- Born: fl. 890

Academic work
- Era: Islamic Golden Age
- Main interests: Astronomy, mathematics
- Notable works: Kitāb fīʿilal al‐zījāt ("Book of the Reasons Behind Astronomical Tables")

= Ali ibn Sulayman al-Hashimi =

Arab astronomer and mathematician

Ali ibn Sulayman al-Hashimi (علي بن سليمان الهاشمي), known as al-Hashimi, was an Islamic
 astronomer and mathematician, who flourished during the late 9th century.

==Biography==
No details of the 9th century Islamic astronomer Ali ibn Sulayman al-Hashimi's life are recorded, but he flourished in 890. As well as his work as an astronomer, he contributed to the development of irrational numbers.

==Kitāb fīʿilal al‐zījāt==
Al-Hashimi's only known major work is the Kitāb fīʿilal al‐zījāt ("Book of the Reasons Behind Astronomical Tables"), which possibly dates from the late 9th century. It is a discussion of the astronomical ideas of the Greeks, Indians and Persians, which characterized Islamic astronomy before the arrival of the Ptolemaic tradition, and includes the basic theories underlying zījes, chronology, planetary cycles and equations, eclipses, timekeeping, and astrology.

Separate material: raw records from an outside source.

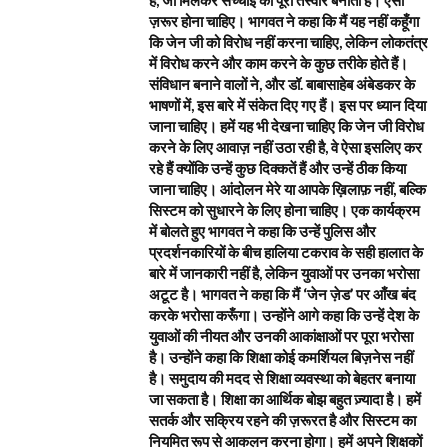
हैं, जो मिलकर सच्चाई की पूरी तस्वीर बनाती हैं। ऐसा
ज़रूर होना चाहिए। भागवत ने कहा कि मैं यह नहीं कहूँगा
कि जेन जी को विरोध नहीं करना चाहिए, लेकिन लोकतंत्र
में विरोध करने और काम करने के कुछ तरीके होते हैं।
संविधान बनाने वालों ने, और डॉ. बाबासाहेब अंबेडकर के
भाषणों में, इस बारे में संकेत दिए गए हैं। इस पर ध्यान दिया
जाना चाहिए। हमें यह भी देखना चाहिए कि जेन जी विरोध
करने के लिए आवाज़ नहीं उठा रही है, वे ऐसा इसलिए कर
रहे हैं क्योंकि उन्हें कुछ दिक्कतें हैं और उन्हें ठीक किया
जाना चाहिए। आंदोलन मेरे या आपके ख़िलाफ़ नहीं, बल्कि
सिस्टम को सुधारने के लिए होना चाहिए। एक कार्यक्रम
में बोलते हुए भागवत ने कहा कि उन्हें पुलिस और
प्रदर्शनकारियों के बीच हालिया टकराव के सही हालात के
बारे में जानकारी नहीं है, लेकिन युवाओं पर उनका भरोसा
अटूट है। भागवत ने कहा कि मैं ‘जेन ज़ेड’ पर आँख बंद
करके भरोसा करूँगा। उन्होंने आगे कहा कि उन्हें देश के
युवाओं की नीयत और उनकी आकांक्षाओं पर पूरा भरोसा
है। उन्होंने कहा कि शिक्षा कोई कमर्शियल बिज़नेस नहीं
है। समुदाय की मदद से शिक्षा व्यवस्था को बेहतर बनाया
जा सकता है। शिक्षा का आर्थिक बोझ बहुत ज़्यादा है। हमें
सतर्क और सक्रिय रहने की ज़रूरत है और सिस्टम का
नियमित रूप से आकलन करना होगा। हमें अपने शिक्षकों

The work lacks an organized structure or any critical comments about other astronomers, and is prone to technical errors made by al-Hashimi, as well as mistakes by later copyists. It may have been copied by scribes in Damascus in 1288.

Kitāb fīʿilal al‐zījāt is extant in a unique manuscript now preserved at the Bodleian Library, Oxford University (MS. Arch. Selden. A.11). The work has no innovative ideas, but is historically important, as it cites 14 works by other astronomers, most of which are lost, (Note: He provided commentaries on the following zījes: Ptolemy's Almagest, the Arjabhar, an Arabic translation of the Aryabhatiya by the Indian mathematician Aryabhata, the Zīj al‐Arkand, Indian astronomical tables which first reached Baghdad in the 8th century, the Zīj al‐jāmiʿ produced by Kushyar Gilani, the Zīj al‐Hazūr, compiled at Kandahar in Afghanistan, the Zīj al‐Shāh of Khosrow I, the Zīj al‐Shāh of Yazdigird III, the Zij as-Sindhind (translated by Ibrāhīm al-Fazārī and his son Muḥammad ibn Ibrāhīm al-Fazārī), the zīj of Yaʿqūb ibn Ṭāriq, the Zīj al‐Sindhind of Khwārizmī, the Mumtaḥan zīj of Yahya ibn Abi Mansur, two zījes of Habash al-Hasib al-Marwazi, and the Zīj al‐hazārāt of Abu Ma'shar al-Balkhi.) and thus provides information about the history of science. It has been translated by Fuad I. Haddad and Edward Stewart Kennedy.

==Sources==
- King, David A. (1987). ""The Book of the Reasons Behind Astronomical Tables", by 'Ali ibn Sulayman al-Hashimi"
- Rius, Mònica (2007). "Biographical Encyclopedia of Astronomers"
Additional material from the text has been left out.